[Stored records]
::::::::::
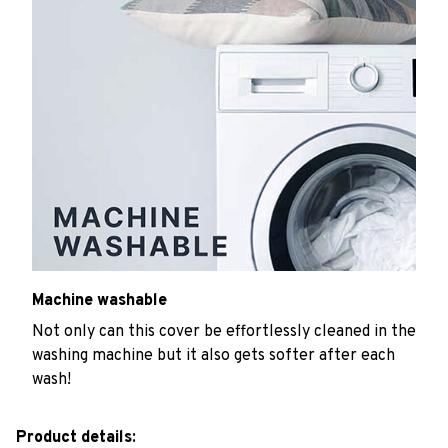
Machine washable
Not only can this cover be effortlessly cleaned in the
washing machine but it also gets softer after each
wash!
Product details:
::::::::::
_Task requirements_. Could you reproduce the lines above, from the one that holds "Not only can" through the last, exactly as they stand?

_Solution to this exercise_.
Not only can this cover be effortlessly cleaned in the
washing machine but it also gets softer after each
wash!
Product details:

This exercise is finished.